» WHAT THE TASK ASKS
Your copy should match the listing below word for word, with no images in it.

» TASK INPUTS
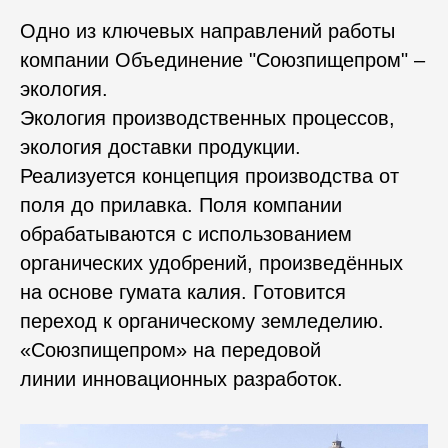
Одно из ключевых направлений работы
компании Объединение "Союзпищепром" –
экология.
Экология производственных процессов,
экология доставки продукции.
Реализуется концепция производства от
поля до прилавка. Поля компании
обрабатываются с использованием
органических удобрений, произведённых
на основе гумата калия. Готовится
переход к органическому земледелию.
«Союзпищепром» на передовой
линии инновационных разработок.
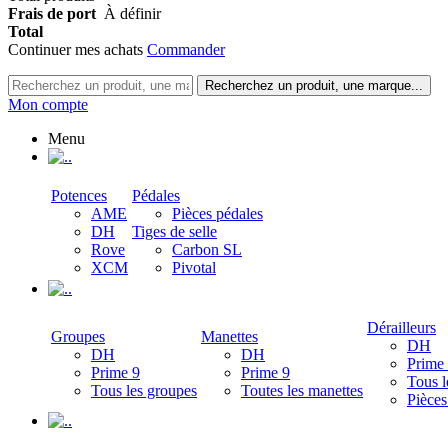
Frais de port
À définir
Total
Continuer mes achats
Commander
Recherchez un produit, une marque...
Mon compte
Menu
.
Potences
Pédales
AME
Pièces pédales
DH
Tiges de selle
Rove
Carbon SL
XCM
Pivotal
.
Dérailleurs
Groupes
Manettes
DH
DH
DH
Prime
Prime 9
Prime 9
Tous l
Tous les groupes
Toutes les manettes
Pièces
.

» SOLUTION
Одно из ключевых направлений работы
компании Объединение "Союзпищепром" –
экология.
Экология производственных процессов,
экология доставки продукции.
Реализуется концепция производства от
поля до прилавка. Поля компании
обрабатываются с использованием
органических удобрений, произведённых
на основе гумата калия. Готовится
переход к органическому земледелию.
«Союзпищепром» на передовой
линии инновационных разработок.
Frais de port
À définir
Total
Continuer mes achats
Commander
Recherchez un produit, une marque...
Mon compte
Menu
.
Potences
Pédales
AME
Pièces pédales
DH
Tiges de selle
Rove
Carbon SL
XCM
Pivotal
.
Dérailleurs
Groupes
Manettes
DH
DH
DH
Prime
Prime 9
Prime 9
Tous l
Tous les groupes
Toutes les manettes
Pièces
.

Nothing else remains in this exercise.